- [Exercise]
For the data below, retype word for word the lines from the one containing "Feldmoching-Hasenbergl" through the one containing "Dibutuhkan Segera"; drop the pictures.

[Items from a dataset]
"""

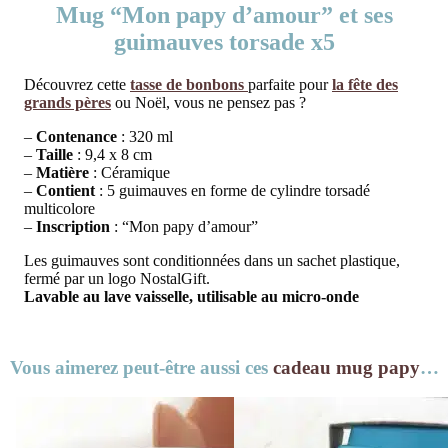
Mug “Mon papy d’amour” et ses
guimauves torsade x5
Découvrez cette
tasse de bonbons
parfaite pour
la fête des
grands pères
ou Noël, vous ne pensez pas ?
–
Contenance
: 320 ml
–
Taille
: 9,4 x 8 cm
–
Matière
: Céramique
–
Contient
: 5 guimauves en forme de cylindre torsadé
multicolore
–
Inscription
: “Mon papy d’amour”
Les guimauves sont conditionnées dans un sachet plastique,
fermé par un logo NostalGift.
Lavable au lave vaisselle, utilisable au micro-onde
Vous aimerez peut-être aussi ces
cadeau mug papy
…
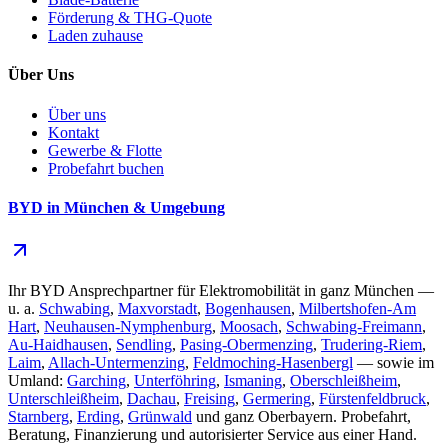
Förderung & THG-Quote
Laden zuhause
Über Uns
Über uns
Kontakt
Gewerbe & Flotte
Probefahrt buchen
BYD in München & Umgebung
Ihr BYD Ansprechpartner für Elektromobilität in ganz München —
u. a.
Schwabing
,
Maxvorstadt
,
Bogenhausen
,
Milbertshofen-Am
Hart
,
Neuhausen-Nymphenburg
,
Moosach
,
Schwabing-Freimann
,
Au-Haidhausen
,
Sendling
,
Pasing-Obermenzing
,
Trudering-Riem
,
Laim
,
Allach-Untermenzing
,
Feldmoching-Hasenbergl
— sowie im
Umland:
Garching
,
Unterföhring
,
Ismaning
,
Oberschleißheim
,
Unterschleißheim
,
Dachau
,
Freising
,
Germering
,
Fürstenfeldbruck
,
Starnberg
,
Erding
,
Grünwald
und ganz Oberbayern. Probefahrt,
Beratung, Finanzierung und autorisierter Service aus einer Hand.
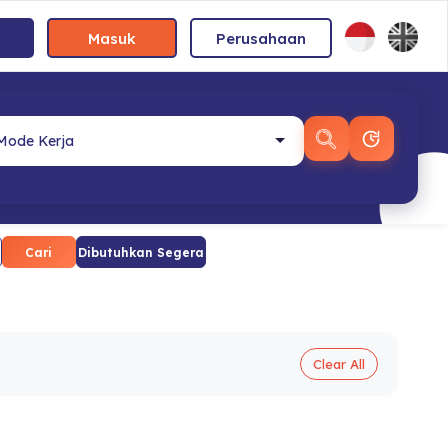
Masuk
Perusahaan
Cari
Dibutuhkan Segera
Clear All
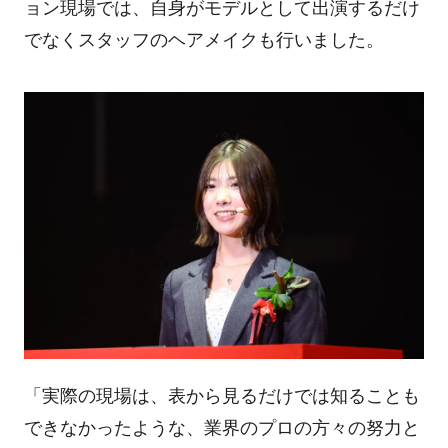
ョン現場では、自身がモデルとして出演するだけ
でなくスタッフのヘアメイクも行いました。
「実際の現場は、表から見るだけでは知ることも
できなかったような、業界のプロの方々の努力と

"""
"""

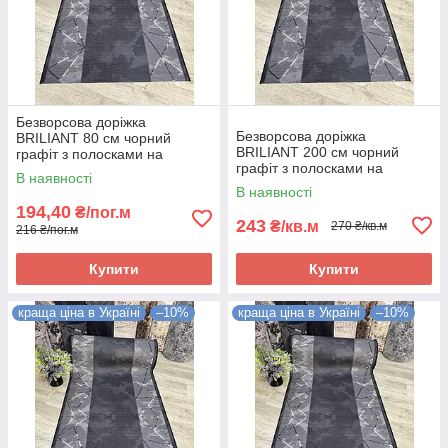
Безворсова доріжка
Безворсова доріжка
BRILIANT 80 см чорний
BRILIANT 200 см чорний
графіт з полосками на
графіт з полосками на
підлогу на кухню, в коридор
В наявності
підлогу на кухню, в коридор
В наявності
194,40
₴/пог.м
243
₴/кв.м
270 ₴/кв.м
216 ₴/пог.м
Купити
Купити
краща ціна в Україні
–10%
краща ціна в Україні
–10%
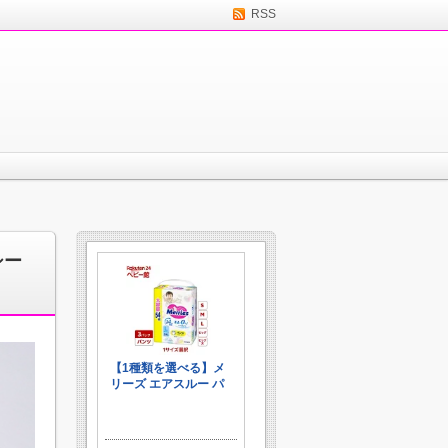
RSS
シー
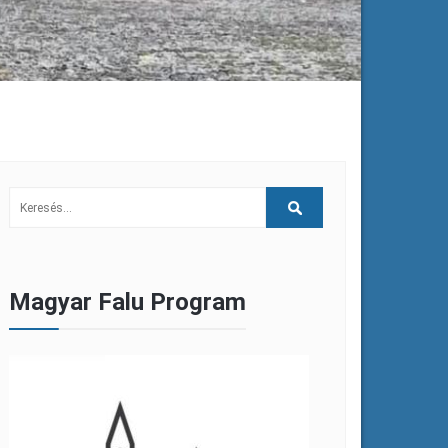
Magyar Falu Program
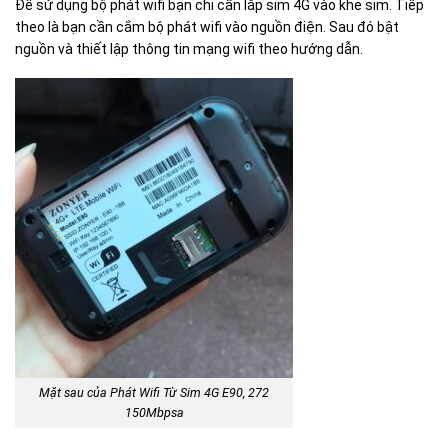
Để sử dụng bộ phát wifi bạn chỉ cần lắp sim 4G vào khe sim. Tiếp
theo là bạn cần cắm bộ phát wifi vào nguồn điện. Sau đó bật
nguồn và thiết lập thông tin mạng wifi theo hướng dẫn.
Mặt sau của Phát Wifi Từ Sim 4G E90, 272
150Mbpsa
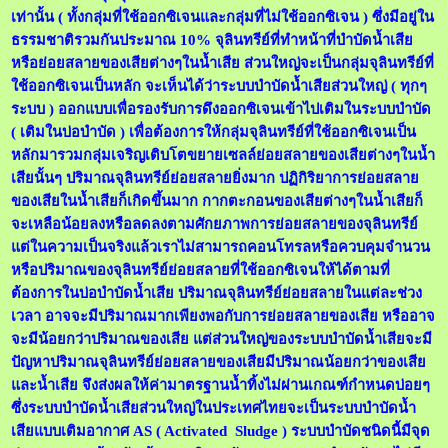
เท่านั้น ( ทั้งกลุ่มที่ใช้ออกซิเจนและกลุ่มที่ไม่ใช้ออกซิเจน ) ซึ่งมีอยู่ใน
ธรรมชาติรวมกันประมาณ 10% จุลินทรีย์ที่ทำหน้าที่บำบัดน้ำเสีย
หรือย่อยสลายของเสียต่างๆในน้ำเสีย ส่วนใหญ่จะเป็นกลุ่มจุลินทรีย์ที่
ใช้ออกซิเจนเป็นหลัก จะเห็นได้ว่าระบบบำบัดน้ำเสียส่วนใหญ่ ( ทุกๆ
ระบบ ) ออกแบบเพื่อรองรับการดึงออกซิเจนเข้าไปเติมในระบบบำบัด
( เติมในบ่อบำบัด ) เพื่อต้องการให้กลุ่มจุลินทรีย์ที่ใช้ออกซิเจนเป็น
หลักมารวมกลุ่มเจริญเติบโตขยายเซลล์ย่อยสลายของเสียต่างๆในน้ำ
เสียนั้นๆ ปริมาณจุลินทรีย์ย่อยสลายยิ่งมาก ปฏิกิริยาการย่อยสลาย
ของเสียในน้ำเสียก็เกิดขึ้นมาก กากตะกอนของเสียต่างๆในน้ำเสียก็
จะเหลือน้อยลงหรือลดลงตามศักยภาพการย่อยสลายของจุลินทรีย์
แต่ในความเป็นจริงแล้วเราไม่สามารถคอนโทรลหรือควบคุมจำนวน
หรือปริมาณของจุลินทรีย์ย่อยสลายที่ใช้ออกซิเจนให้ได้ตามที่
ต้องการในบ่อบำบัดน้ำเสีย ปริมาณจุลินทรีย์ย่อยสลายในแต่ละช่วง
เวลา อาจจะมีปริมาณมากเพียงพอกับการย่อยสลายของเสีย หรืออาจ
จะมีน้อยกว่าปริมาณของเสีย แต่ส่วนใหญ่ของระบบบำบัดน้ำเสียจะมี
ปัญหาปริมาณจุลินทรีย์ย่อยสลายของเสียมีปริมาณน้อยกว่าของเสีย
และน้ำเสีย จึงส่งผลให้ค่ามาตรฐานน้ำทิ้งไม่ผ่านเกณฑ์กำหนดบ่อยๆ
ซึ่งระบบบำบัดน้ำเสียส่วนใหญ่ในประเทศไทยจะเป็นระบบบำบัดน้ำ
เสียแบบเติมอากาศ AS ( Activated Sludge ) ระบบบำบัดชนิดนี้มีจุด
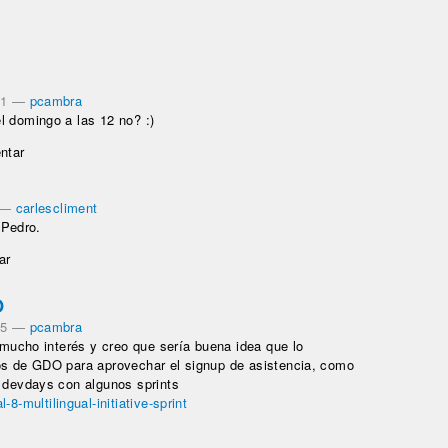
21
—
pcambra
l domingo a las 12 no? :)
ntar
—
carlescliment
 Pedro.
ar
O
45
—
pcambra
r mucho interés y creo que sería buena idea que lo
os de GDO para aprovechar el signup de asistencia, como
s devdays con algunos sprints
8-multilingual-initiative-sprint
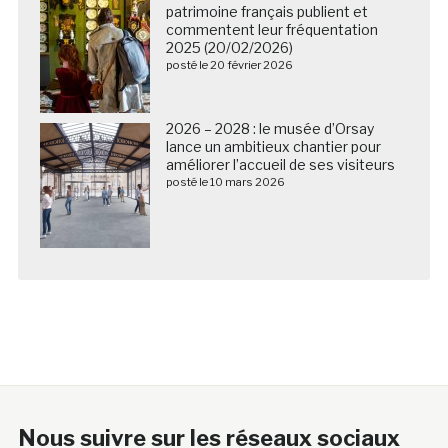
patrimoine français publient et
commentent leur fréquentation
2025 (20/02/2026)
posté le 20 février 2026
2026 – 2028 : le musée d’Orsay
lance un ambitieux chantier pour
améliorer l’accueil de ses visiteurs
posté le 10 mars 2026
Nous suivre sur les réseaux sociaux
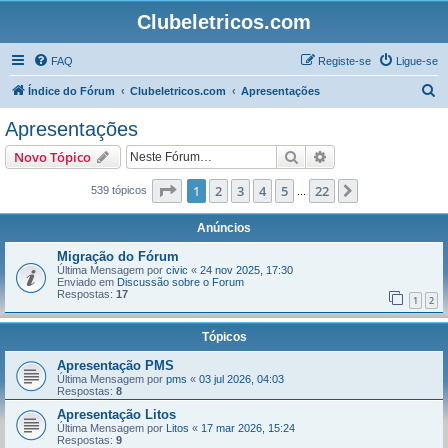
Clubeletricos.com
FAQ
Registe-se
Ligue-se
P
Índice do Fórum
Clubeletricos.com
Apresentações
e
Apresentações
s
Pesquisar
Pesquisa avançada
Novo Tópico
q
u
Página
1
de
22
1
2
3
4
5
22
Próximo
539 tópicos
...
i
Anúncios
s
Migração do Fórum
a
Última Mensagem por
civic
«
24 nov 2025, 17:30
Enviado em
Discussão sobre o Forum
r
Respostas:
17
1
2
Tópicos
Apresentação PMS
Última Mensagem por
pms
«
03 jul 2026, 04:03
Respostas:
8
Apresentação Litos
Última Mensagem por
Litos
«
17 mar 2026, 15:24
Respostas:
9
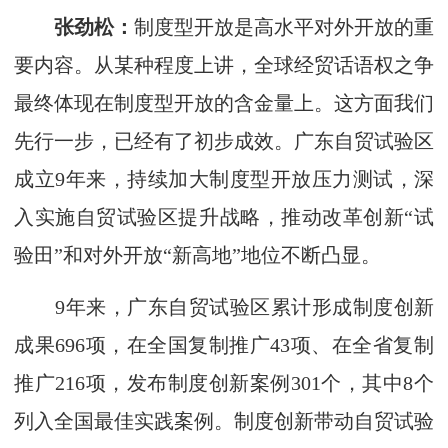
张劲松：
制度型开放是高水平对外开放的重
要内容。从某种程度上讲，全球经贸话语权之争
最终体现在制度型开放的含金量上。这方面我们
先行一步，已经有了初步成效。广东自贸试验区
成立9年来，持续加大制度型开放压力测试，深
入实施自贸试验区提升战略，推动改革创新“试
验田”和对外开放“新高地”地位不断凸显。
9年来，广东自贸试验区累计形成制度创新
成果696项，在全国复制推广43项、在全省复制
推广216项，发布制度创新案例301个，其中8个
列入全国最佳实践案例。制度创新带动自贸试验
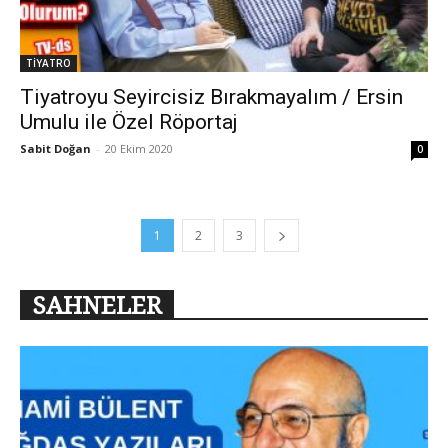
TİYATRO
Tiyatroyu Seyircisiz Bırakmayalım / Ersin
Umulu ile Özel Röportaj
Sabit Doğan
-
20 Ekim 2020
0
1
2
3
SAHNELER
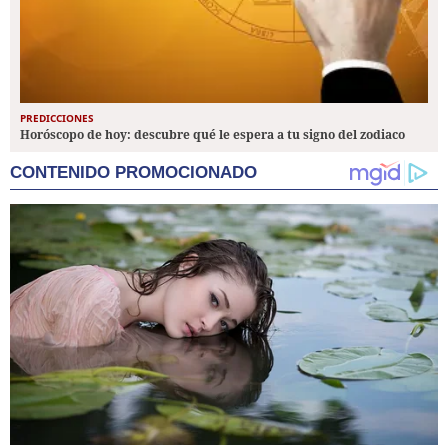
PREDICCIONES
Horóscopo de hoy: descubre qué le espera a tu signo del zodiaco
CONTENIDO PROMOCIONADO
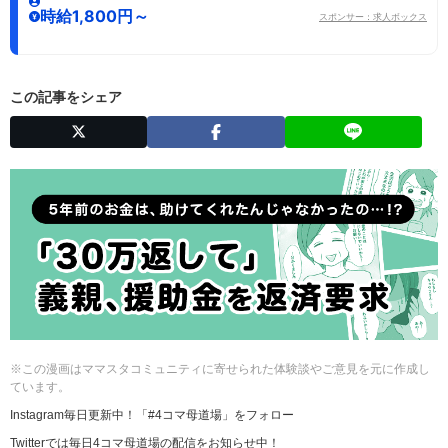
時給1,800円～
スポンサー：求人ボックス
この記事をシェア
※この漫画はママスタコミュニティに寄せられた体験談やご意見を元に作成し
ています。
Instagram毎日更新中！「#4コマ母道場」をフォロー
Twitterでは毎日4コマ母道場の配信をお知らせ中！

"""

- [Solved problem]
Feldmoching-Hasenbergl
— sowie im
Umland:
Garching
,
Unterföhring
,
Ismaning
,
Oberschleißheim
,
Unterschleißheim
,
Dachau
,
Freising
,
Germering
,
Fürstenfeldbruck
,
Starnberg
,
Erding
,
Grünwald
und ganz Oberbayern. Probefahrt,
Beratung, Finanzierung und autorisierter Service aus einer Hand.
Masuk
Perusahaan
Cari
Dibutuhkan Segera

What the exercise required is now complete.